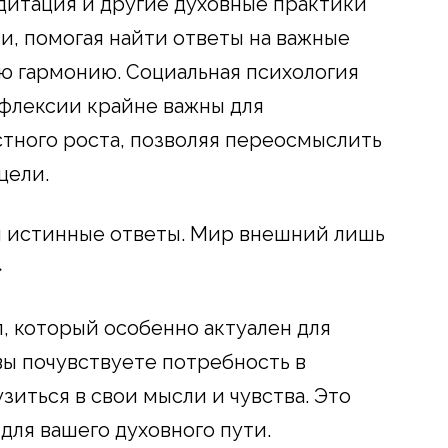
дитация и другие духовные практики
, помогая найти ответы на важные
ю гармонию. Социальная психология
флексии крайне важны для
стного роста, позволяя переосмыслить
цели.
м истинные ответы. Мир внешний лишь
»
п, который особенно актуален для
вы почувствуете потребность в
зиться в свои мысли и чувства. Это
для вашего духовного пути.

:::

> [Task to carry out] Only the line that contains "ю гармонию. Социальная психология" and the lines after it, through the end of the data above, are to be repeated exactly.

> [Worked solution]
ю гармонию. Социальная психология
флексии крайне важны для
стного роста, позволяя переосмыслить
цели.
м истинные ответы. Мир внешний лишь
»
п, который особенно актуален для
вы почувствуете потребность в
зиться в свои мысли и чувства. Это
для вашего духовного пути.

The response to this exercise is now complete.